A las siete de la mañana los chicos ya están haciendo fila para sacar número. A las 9 comienza a deshojarse el talonario del comedor comunitario “Por una sonrisa feliz”, de El Manantial. La comida no siempre alcanza para todos, así que el que se duerme corre riesgo de quedarse sin comer. Son alrededor de 260 personas, entre grandes y chicos, los que van a buscar la vianda con el almuerzo tres veces a la semana y dos, la merienda. Las madres cocinan en ollas gigantes, sobre la leña encendida.
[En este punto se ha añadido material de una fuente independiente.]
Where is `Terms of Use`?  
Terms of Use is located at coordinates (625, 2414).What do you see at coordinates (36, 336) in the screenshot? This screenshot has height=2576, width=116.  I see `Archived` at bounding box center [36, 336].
Desde hace tres años, cuando comenzó esta obra, Yanina Domínguez ha ido registrando todos los nombres de los comensales en una carpeta y todas sus historias, en su cabeza. Cada cual más triste, más desesperanzadora. “Mas o menos 35 chicos no van a la escuela”, dice. Sale de su casa donde funciona el comedor, detrás del country Cerro Azul, y acompaña a LA GACETA a dar una vuelta por el barrio.
En la calle juega Kevin Peralta, que tiene 11 años y no va a la escuela. Su mamá ha fallecido hace cuatro por una septicemia y él se ha quedado al cuidado de su cuñada. Para Noelia Amallo la carga es pesada. Su marido (el hermano de Kevin) es “changuero” y además tienen dos hijas de siete y ocho años, que recién ayer ha podido mandar a la escuela porque no tenían útiles. “El padre de Kevin no se hace cargo, cobra el salario pero no nos pasa a nosotros para que le criemos el hijo”, denuncia Noelia.
Kevin ha ido alguna vez a la escuela Provincia de Misiones 243 pero ya no se acuerda nada. Confiesa que no sabe leer ni escribir. A esa escuela de La Cañada, Yerba Buena, va la mayoría de los chicos de la zona. “Él tiene asma, lo han operado de los intestinos cuando era bebé”, dice levantándole la remera y descubriendo el abdomen surcado por una enorme cicatriz. “La maestra ha dicho que él es de riesgo y que tiene que estudiar en la casa, pero aquí no tenemos ni un celular para que haga las tareas”, explica la cuñada. “Además yo ni siquiera tengo para inscribirlas a mis hijas en la escuela. Me cobran $ 1.200 por las dos y me las reciben condicional porque no he podido pagar ni el seguro escolar”, remata. Noelia cocina en el comedor y trae todos los días la comida para todos.
En el mismo terreno viven todos los hermanos Peralta Pero ninguno más puede ayudar a Kevin. Jenifer tiene 14 años y no va la escuela, tampoco nadie se lo exige. A veces ella también va a la cosecha del limón con sus hermanos. Selena, de 20 años, acaba de tener un bebé, pero es madre soltera y además tiene un retraso madurativo. Cuenta con certificado de discapacidad pero no cobra la pensión. “No sé como hacer para que me paguen, no conozco dónde se saca turno”, reconoce. Tampoco hay ningún celular en la casa. Apenas sabe poner su firma.
Micaela Casandra es otra niña. Aunque ya es mamá desde el 31 de enero, tiene apenas 17 años. Dice que no puede cobrar el salario por su hija porque es menor de edad. “En la Anses me han dicho que espere hasta los 18 años porque todavía no tengo la edad. O sino que vaya con mi papá, pero él es pícaro porque él si cobra por nosotros. Yo a él casi no lo veo”, dice sin dejar a amamantar a su bebé. “Me gustaría ir a la escuela”, sonríe sin barbijo. “Yo quisiera alguna ayuda del gobierno para seguir estudiando, aunque tenga que repetir el primer año”, vuelve a sonreír.
Sofía Pistán, esposa de otro de los Peralta, tiene tres hijos: uno de siete años, que no va a la escuela y del que ella sospecha que tiene algún problema de conducta, pero nunca lo hizo ver en el CAPS; una nena de tres, que no tiene documentos de identidad y una bebé de dos meses. “Cómo nos haría falta de venga por aquí el móvil de la Anses”, suspira Yanina.